Especialista alerta: proteção infantil nas redes exige mais que verificação de idade por IA

Especialista critica proposta do governo de exigir verificação de idade por inteligência artificial e alerta para riscos de privacidade, falhas técnicas e medidas simbólicas sem efetividade na proteção infantil

A proposta do governo federal de exigir verificação obrigatória de idade para acesso às redes sociais e criar um canal unificado de denúncias contra abusos virtuais reacendeu o debate sobre a segurança digital de crianças e adolescentes. A iniciativa, embora considerada bem-intencionada, tem gerado preocupação entre especialistas em tecnologia, comportamento e direitos digitais.

Para o sociólogo e marqueteiro político Marcelo Senise, presidente do Instituto Brasileiro para a Regulamentação da Inteligência Artificial (IRIA), pai e especialista em comunicação digital, a proposta peca por ignorar a complexidade do problema. “Há um abismo entre o desejo de proteger e a capacidade real de controlar, especialmente quando se ignora a complexidade tecnológica, social e ética desse desafio”, afirma.

Senise critica o uso de tecnologias de inteligência artificial para estimar a idade de usuários, como sistemas de reconhecimento facial. Segundo ele, tais ferramentas trazem riscos significativos à privacidade e à equidade. “Quem decide os parâmetros desses algoritmos? Quem os audita? E o que acontece com os dados sensíveis coletados?”, questiona, alertando para falhas recorrentes como discriminação algorítmica, erros de identificação e vazamentos de dados.

Outro ponto controverso, segundo o especialista, é a criação de um canal unificado de denúncias. Embora a proposta prometa centralizar e agilizar o combate a abusos virtuais, Senise aponta que, sem articulação institucional e capacitação técnica, o canal corre o risco de ser mais um instrumento político do que uma ferramenta eficaz. “Sem envolvimento real de governo, plataformas, especialistas e sociedade civil, essa medida pode virar apenas uma vitrine: vistosa por fora, inoperante por dentro”, avalia.

Além das limitações técnicas e operacionais, o sociólogo alerta para um problema ainda mais estrutural: a falsa sensação de solução. “O governo corre o risco de alimentar um ciclo de medidas vazias, com alto apelo simbólico, mas que não enfrentam as engrenagens reais do problema”, afirma. Ele ressalta a ausência de políticas públicas consistentes de educação digital, literacia midiática e responsabilização das plataformas como uma das principais falhas do atual cenário regulatório.

Apesar das críticas, Senise reforça que não é contra a regulamentação — ao contrário.

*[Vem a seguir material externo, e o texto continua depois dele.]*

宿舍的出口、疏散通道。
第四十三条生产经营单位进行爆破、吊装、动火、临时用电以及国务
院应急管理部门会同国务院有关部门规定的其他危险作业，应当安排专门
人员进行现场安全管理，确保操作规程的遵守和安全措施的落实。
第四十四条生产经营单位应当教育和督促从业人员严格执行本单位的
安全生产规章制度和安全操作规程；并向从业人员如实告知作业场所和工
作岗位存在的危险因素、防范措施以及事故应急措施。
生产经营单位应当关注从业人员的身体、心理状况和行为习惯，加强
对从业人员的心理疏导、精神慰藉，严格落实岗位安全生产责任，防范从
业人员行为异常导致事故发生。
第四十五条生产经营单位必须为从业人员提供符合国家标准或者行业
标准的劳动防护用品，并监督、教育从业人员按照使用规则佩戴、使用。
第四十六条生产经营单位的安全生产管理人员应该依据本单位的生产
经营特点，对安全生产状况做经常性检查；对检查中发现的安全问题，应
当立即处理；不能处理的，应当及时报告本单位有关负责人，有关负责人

Para ele, regular a atuação das plataformas digitais e o uso da inteligência artificial é uma medida urgente, mas que deve ser baseada em evidência, responsabilidade e participação democrática. “Precisamos proteger as crianças, sim — mas com inteligência, seriedade e compromisso com o longo prazo. A boa intenção é o começo, mas não pode ser o fim do caminho”, conclui.

Marcelo Senise é também CEO da CONECT I.A e sócio fundador da Social Play. Atua há 36 anos na área política e eleitoral e é referência em análise de sistemas emergentes e inteligência artificial aplicada à comunicação.